Students are also required to upload their HeyMilo interview, speaking to their experience throughout the project. This interview can be found linked in the milestone and in order to complete the milestone must be completed and uploaded.
What you are submitting?
Each team submits one shared Growth Strategy Report using the provided template. Each team can create one report, but this report must be uploaded by each student individually.
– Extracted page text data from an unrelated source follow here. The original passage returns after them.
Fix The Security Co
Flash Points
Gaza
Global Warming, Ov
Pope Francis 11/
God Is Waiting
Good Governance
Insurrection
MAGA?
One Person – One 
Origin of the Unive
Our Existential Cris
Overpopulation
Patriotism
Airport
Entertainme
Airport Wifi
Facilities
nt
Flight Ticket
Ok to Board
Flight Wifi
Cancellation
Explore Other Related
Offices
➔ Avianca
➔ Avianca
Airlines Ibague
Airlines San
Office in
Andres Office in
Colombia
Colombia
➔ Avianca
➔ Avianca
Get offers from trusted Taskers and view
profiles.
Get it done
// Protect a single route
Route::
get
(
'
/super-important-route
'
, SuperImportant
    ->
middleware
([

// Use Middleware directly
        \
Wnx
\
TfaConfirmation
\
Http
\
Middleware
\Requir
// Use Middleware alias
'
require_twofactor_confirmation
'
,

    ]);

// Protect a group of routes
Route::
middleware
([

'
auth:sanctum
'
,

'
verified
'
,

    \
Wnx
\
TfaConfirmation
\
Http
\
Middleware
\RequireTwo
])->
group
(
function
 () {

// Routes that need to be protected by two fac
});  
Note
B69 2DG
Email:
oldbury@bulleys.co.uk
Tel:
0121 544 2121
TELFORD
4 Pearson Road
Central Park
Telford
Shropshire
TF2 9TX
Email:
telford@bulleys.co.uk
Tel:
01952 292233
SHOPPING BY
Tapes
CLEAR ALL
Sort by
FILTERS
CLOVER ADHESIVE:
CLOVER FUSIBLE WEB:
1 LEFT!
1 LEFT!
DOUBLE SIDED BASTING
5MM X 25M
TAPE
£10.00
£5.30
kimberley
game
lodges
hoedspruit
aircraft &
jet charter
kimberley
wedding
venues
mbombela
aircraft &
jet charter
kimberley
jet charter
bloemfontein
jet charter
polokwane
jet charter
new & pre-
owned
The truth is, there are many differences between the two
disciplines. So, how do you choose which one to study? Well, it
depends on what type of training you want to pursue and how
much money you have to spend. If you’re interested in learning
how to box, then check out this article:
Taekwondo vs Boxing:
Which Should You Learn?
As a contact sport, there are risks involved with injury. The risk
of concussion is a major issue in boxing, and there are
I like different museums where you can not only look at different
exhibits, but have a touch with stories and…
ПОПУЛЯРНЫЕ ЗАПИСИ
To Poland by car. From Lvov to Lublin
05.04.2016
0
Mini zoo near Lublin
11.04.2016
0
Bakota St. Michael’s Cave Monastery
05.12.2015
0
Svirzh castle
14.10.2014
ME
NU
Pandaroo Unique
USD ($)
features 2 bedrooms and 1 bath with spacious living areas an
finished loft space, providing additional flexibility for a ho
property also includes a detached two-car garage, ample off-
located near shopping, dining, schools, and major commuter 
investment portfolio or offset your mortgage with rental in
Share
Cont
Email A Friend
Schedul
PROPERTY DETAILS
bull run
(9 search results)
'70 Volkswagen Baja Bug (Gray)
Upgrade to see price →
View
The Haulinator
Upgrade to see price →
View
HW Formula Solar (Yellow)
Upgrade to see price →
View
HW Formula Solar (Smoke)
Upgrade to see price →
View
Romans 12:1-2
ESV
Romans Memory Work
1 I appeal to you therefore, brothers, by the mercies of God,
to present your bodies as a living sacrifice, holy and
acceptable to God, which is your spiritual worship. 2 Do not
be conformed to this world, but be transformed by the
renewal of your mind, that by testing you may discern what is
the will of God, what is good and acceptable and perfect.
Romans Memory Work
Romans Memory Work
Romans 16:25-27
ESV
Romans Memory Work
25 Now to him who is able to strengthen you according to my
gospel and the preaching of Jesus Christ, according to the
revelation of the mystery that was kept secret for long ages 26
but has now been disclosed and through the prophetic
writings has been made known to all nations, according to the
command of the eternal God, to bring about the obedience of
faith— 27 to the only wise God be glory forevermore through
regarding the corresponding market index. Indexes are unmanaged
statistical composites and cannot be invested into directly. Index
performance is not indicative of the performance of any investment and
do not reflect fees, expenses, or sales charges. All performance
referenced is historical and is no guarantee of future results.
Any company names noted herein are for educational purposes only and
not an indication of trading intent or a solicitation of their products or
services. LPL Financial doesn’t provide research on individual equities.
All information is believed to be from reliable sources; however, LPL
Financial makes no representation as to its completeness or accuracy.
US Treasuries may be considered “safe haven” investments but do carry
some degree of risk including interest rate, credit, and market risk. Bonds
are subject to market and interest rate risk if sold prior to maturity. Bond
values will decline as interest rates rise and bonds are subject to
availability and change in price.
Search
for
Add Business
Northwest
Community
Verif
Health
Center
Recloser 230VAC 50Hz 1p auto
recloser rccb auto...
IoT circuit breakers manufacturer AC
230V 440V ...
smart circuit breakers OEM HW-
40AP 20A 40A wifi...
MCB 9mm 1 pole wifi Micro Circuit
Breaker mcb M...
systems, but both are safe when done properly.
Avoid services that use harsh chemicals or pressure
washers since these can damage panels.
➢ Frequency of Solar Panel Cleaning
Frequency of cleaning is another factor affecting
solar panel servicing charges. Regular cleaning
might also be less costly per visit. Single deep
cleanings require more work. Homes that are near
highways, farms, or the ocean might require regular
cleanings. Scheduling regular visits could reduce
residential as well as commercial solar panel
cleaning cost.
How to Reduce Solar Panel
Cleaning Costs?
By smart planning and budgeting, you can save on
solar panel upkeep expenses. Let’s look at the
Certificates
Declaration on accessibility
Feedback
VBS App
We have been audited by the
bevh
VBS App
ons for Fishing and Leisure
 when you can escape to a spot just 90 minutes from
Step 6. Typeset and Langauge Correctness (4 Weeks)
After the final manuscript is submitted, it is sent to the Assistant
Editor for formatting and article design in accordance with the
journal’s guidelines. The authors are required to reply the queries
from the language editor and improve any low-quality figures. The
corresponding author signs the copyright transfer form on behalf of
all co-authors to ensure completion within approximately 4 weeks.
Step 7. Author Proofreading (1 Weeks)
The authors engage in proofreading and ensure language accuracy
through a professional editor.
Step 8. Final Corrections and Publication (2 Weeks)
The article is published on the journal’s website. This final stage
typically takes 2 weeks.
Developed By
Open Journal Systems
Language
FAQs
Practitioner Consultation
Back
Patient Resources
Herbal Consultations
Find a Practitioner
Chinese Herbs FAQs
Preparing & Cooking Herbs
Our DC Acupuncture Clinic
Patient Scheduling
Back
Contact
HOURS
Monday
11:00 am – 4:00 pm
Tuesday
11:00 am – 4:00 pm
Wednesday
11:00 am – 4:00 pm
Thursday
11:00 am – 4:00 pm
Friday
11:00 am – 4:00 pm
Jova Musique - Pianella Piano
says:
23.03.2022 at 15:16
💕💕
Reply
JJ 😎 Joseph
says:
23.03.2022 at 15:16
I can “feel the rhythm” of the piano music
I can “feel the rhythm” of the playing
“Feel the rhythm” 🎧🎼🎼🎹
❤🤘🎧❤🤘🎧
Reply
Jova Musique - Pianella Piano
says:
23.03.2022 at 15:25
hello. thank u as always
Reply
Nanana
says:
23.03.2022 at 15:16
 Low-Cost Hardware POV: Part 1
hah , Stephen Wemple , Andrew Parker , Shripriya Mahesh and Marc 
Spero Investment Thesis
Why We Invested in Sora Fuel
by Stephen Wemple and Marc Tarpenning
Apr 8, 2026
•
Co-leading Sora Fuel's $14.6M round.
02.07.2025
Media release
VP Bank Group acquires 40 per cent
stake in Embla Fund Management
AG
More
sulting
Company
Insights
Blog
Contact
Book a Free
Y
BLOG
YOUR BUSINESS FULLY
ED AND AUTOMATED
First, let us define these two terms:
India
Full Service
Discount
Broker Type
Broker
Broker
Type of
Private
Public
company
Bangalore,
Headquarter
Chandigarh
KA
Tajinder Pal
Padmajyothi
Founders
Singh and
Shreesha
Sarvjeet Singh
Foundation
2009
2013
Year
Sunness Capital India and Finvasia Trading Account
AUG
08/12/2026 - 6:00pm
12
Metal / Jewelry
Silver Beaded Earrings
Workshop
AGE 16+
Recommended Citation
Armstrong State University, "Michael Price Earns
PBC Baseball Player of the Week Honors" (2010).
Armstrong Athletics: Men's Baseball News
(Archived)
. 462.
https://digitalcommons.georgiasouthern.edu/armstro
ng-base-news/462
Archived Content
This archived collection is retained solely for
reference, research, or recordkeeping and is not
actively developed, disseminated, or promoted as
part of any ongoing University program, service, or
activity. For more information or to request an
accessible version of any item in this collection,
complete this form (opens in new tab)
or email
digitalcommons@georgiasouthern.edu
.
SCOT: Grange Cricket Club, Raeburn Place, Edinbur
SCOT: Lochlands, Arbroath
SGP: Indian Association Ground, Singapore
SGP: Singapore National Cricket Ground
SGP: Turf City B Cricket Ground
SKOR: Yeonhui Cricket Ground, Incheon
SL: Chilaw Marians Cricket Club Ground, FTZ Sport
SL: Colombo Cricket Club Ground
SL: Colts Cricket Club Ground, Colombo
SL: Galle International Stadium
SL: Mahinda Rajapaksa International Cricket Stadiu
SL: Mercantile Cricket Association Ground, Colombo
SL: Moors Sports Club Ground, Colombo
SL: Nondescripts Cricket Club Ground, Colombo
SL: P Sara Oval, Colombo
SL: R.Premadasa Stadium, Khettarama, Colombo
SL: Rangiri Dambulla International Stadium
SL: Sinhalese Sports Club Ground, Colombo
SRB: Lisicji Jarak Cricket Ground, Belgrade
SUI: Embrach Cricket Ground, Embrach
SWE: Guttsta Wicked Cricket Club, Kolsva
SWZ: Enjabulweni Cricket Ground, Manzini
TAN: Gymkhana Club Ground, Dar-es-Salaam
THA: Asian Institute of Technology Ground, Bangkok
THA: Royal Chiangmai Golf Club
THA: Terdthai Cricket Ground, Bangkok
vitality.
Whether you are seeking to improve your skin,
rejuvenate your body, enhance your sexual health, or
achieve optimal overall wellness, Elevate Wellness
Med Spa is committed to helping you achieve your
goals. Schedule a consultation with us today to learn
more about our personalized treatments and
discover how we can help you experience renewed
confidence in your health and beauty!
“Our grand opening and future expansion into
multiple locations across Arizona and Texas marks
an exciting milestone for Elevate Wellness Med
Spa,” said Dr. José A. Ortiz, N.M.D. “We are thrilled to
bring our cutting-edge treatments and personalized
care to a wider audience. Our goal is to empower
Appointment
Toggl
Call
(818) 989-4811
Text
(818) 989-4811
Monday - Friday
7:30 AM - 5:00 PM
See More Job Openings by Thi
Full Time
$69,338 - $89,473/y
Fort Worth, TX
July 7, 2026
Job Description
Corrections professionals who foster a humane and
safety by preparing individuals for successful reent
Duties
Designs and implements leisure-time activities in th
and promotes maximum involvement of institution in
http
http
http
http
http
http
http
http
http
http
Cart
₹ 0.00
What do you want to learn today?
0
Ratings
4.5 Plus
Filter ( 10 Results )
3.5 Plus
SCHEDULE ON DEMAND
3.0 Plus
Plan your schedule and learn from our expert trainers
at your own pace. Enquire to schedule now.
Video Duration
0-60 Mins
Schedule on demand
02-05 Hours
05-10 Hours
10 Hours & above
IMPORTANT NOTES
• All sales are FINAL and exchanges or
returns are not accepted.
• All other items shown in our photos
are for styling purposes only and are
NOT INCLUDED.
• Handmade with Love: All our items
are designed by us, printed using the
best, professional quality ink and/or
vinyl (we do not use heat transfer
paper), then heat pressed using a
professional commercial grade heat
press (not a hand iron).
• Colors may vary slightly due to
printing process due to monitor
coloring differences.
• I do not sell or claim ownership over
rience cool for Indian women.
This report should reflect the collective work of the team, with clear contributions from each role.
The emphasis is on:
Critical thinking
Decision-making
Clarity of reasoning
It is not about length, design polish, or using business jargon.
Required sections of the final report?
Executive summary
This section should briefly explain:
The growth area your team chose.
The core recommendation.
The potential impact for the company.
A reader should understand your direction in one to two short paragraphs.
Growth strategy SWOT (Strengths, Weaknesses, Opportunities, and Threats) analysis
This section shows the analysis behind your recommendation.
Your SWOT should be specific to the chosen growth area, not a generic overview of the company.
Strong SWOT sections:
Clearly connect strengths and weaknesses to the chosen focus.
Show realistic opportunities and risks.
Reflect research, discussion, and judgment, not just assumptions.
Key decisions and tradeoffs
This is one of the most important parts of the deliverable.
This section should explain:
What options your team considered.
What information was missing or unclear.
What tradeoffs were discussed.
Why one direction was chosen over others.
This is where you demonstrate how your thinking evolved over time. Employers want to see how you reasoned through uncertainty.
Showing your work: what this means in practice
Your final deliverable must make your work visible. A summary of conclusions alone is not enough.
You should show:
How ideas were generated.
How decisions were debated or refined.
How research, constraints, or risks influenced choices.
How roles contributed to the final outcome.
The Decision Log plays a key role here. It should reflect the progression of your thinking from kickoff to final submission.
If someone reviewed only your final report, they should still be able to understand how your team got there.
Role contributions and expectations
Each role contributes one clear input to the final deliverable. These contributions should be identifiable in the report, even though the final submission is a shared document.
Project lead: Shows how decisions were made and how thinking evolved.
Research lead: Provides relevant context, examples, or data that informed decisions.
Strategy lead: Clearly articulates the recommended growth direction and rationale.
Operations or technical lead: Highlights feasibility, risks, and execution considerations.
Communications lead: Ensures the report is clear, coherent, and employer-ready.
Balanced contributions across roles are essential.
What strong submissions do well?
Strong deliverables:
Answer the growth question directly.
Make reasoning explicit.
Connect analysis to recommendations.
Reflect collaboration and alignment.
Use clear, straightforward language.
Weak deliverables often:
Jump straight to conclusions.
Lack explanation of how decisions were made.
Include generic SWOT content.
Fail to reflect team discussion or iteration.
How this connects to evaluation and reflection?
Your final deliverable supports more than just the employer review.
It also informs:
Peer-to-peer feedback on contribution and collaboration.
Your HeyMilo AI reflection interview.
The clearer your work and decision-making are in the deliverable, the easier it will be to reflect on your role, describe challenges, and explain impact in your interview.
A final reminder
Riipen Labs is designed to mirror real work.
In real projects:
Information is incomplete.
Tradeoffs are unavoidable.
Decisions matter more than perfect answers.
Your final deliverable should reflect this reality. Focus on showing how you thought, how you worked with others, and how you arrived at your recommendation.
That is what makes your work meaningful, credible, and valuable to employers.